TASK INSTRUCTIONS
Please report each line of the data below that contains "anlaşması".
=== Begin Enclosure ===
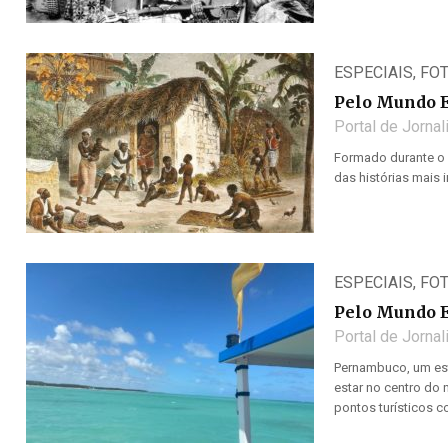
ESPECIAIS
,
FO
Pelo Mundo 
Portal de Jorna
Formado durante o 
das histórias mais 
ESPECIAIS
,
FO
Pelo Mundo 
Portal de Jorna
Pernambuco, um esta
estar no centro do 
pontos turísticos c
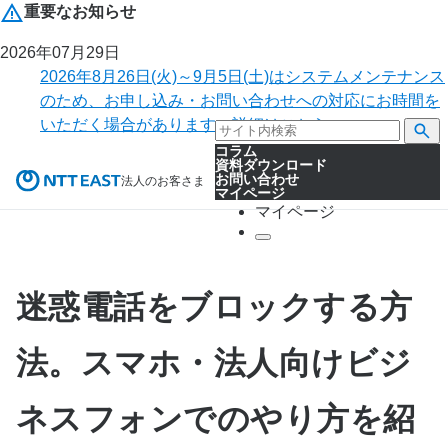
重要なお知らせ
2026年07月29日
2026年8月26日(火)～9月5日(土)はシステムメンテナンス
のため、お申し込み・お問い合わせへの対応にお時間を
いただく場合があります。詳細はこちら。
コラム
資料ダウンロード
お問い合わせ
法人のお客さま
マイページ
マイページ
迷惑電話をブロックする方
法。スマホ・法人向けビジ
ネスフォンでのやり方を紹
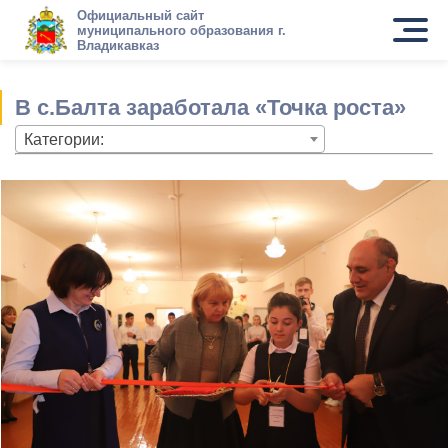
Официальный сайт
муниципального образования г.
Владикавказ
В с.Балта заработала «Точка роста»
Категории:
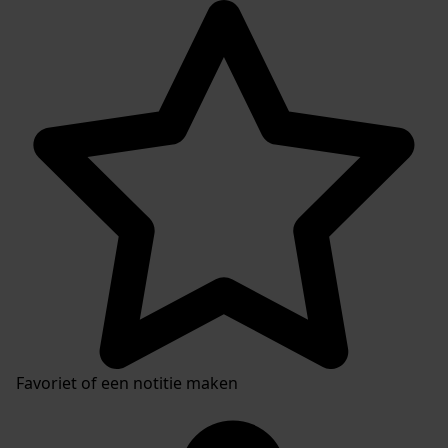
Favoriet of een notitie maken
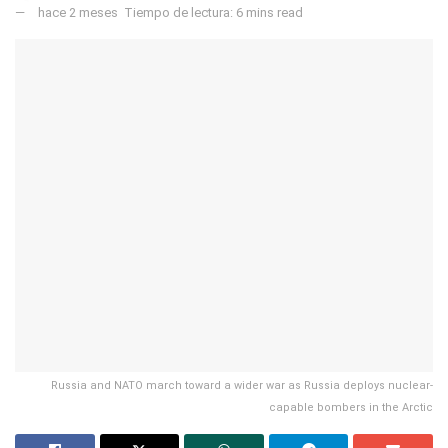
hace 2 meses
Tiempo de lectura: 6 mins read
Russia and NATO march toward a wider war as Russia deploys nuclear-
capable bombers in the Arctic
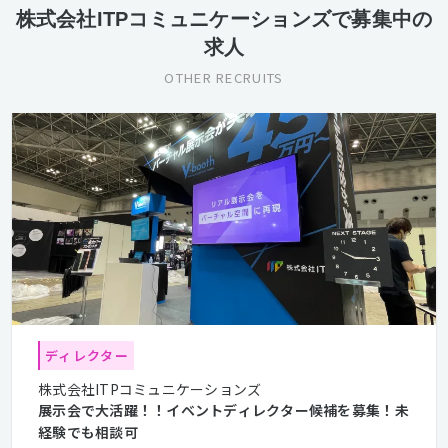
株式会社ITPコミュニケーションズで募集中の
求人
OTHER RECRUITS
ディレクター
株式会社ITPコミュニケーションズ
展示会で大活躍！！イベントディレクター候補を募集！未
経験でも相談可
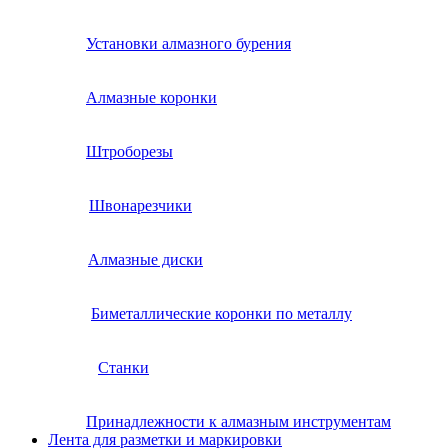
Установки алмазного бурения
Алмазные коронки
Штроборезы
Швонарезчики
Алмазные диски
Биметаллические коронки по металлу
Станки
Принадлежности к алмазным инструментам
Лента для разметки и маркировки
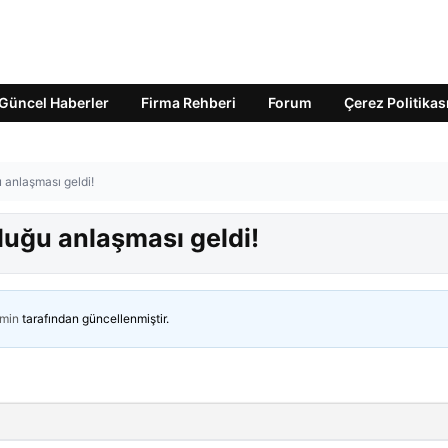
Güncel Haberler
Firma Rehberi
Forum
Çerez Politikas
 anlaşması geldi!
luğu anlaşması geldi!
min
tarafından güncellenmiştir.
=== End Enclosure ===
EXERCISE SOLUTION
 anlaşması geldi!
luğu anlaşması geldi!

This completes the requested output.